How Not to Hate Yourself After a Double
Line cooks survive doubles without hating themselves tomorrow—here’s how I keep it together.
Hydrate; mineral water, electrolytes in.
Double shift? Head pounding? That’s dehydration. Sip mineral water, pinch of salt; fog clears fast. No soda. No beer. Just water.
Stretch before bed.
Hamstrings, shoulders, neck five minutes. Forward fold, arms across chest, ear to shoulder. Slow. Breathe. Loosen the knots. No hate.
No opener next day.
Pull a double? Fine. But tell ’em: “Double’s cool—but no morning shift after.” Contract it quiet. Managers respect it. You won’t crash mid-rush.
Sleep! no shortcuts.
Lights out. No phone. Body resets. Tomorrow’s hell? You’ll wake sharp.
I’m a strong believer in ice because I know it works ice ice ice.

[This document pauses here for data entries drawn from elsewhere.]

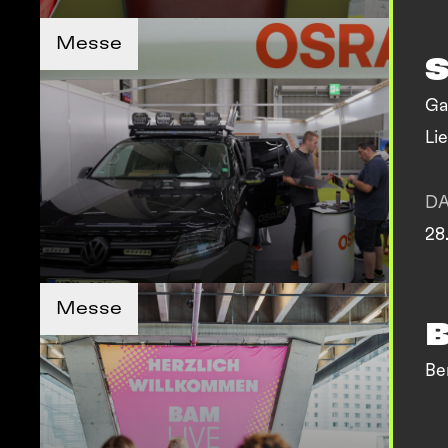
TICKETS KAUFEN
Messe
MEHR INFOS
MEHR INFOS
Ga
Li
Af
D
28
TICKETS KAUFEN
TICKETS KAUFEN
Messe
MEHR INFOS
MEHR INFOS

Remember there’s a very high chance you agreed to this double, act accordingly.
Hydration & Brain Fog
Mild dehydration (just 1-2% loss) tanks cognition: fatigue, poor attention, memory dips. Rehydrate? Fog lifts fast.

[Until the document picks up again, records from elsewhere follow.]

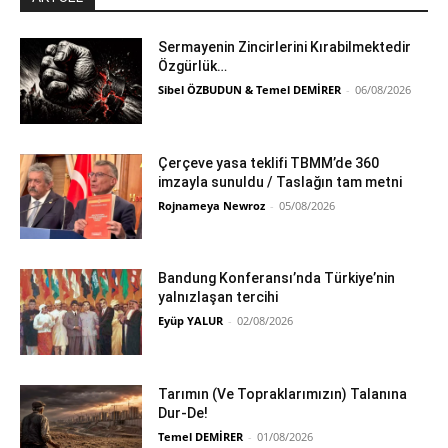
Sermayenin Zincirlerini Kırabilmektedir
Özgürlük…
Sibel ÖZBUDUN & Temel DEMİRER
-
06/08/2026
Çerçeve yasa teklifi TBMM’de 360
imzayla sunuldu / Taslağın tam metni
Rojnameya Newroz
-
05/08/2026
Bandung Konferansı’nda Türkiye’nin
yalnızlaşan tercihi
Eyüp YALUR
-
02/08/2026
Tarımın (Ve Topraklarımızın) Talanına
Dur-De!
Temel DEMİRER
-
01/08/2026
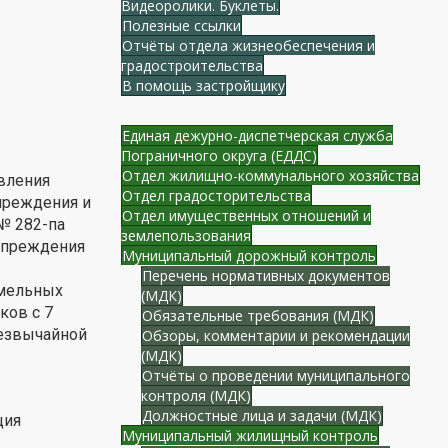
Видеоролики. Буклеты.
Полезные ссылки
Отчёты отдела жизнеобеспечения и
градостроительства
В помощь застройщику
Единая дежурно-диспетчерская служба
Пограничного округа (ЕДДС)
Отдел жилищно-коммунального хозяйства
овления
Отдел градосторительства
преждения и
Отдел имущественных отношений и
№ 282-па
землепользования
упреждения
Муниципальный дорожный контроль
Перечень нормативных документов
емельных
(МДК)
ков с 7
Обязательные требования (МДК)
резвычайной
Обзоры, комментарии и рекомендации
(МДК)
Отчёты о проведении муниципального
контроля (МДК)
Должностные лица и задачи (МДК)
ция
Муниципальный жилищный контроль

Check: https://pmc.ncbi.nlm.nih.gov/articles/PMC4207053 (Harvard review—solid science).
Ice for Sore Bones/Muscles
Ice numbs pain, cuts swelling/inflammation—perfect after doubles. Use 20 mins on joints.
Johns Hopkins: https://www.hopkinsmedicine.org/health/treatment-tests-and-therapies/ice-packs-vs-warm-compresses-for-pain
Stretch Before Bed
Five mins: hamstring (supine leg lift, hold 30s), neck (ear-to-shoulder tilt), shoulders (doorframe chest open). Loosens knots, no hate tomorrow.